Diskussion um Urteile in der Coronapandemie

Berlin – Urteile des Niedersächsischen Oberverwaltungsgerichts zu Corona sind in den vergangenen Tagen kritisiert worden. Bundesjustizminister Marco Buschmann (FDP) stellte sich nun ausdrücklich hinter die Richter und wies die Kritik an ihnen zurück.
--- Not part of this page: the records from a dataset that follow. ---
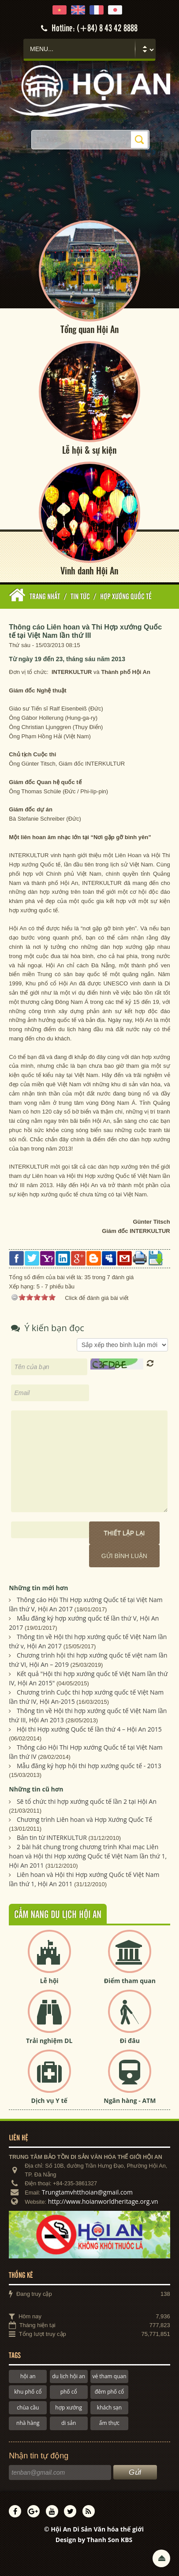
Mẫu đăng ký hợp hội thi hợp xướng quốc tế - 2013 (89, 1766)
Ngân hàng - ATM (130, 2100)
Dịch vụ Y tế (49, 2100)
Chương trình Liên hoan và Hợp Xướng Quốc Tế (84, 1819)
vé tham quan (109, 2376)
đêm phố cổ (109, 2391)
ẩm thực (109, 2423)
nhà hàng (27, 2423)
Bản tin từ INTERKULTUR (52, 1837)
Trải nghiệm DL (49, 2040)
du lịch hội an (68, 2376)
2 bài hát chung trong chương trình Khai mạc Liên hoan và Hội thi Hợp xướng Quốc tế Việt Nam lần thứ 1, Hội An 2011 (88, 1856)
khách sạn (109, 2407)
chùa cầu (28, 2407)
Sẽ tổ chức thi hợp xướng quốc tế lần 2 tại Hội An (87, 1801)
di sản (68, 2423)
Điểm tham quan (130, 1980)
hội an (28, 2376)
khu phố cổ (27, 2391)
„Deutschland kann stolz sein auf seine hervorragend qualifizierte und unabhängige Richterschaft. Sie öffnet den Zugang zum Recht und erweckt die Idee des Rechtsstaats zum Leben“, schrieb der FDP-Politiker gestern Abend auf Twitter. „Daher verdient sie Respekt – und zwar unabhängig davon, ob dem Betrachter jede Entscheidung gefällt“, fügte Buschmann hinzu.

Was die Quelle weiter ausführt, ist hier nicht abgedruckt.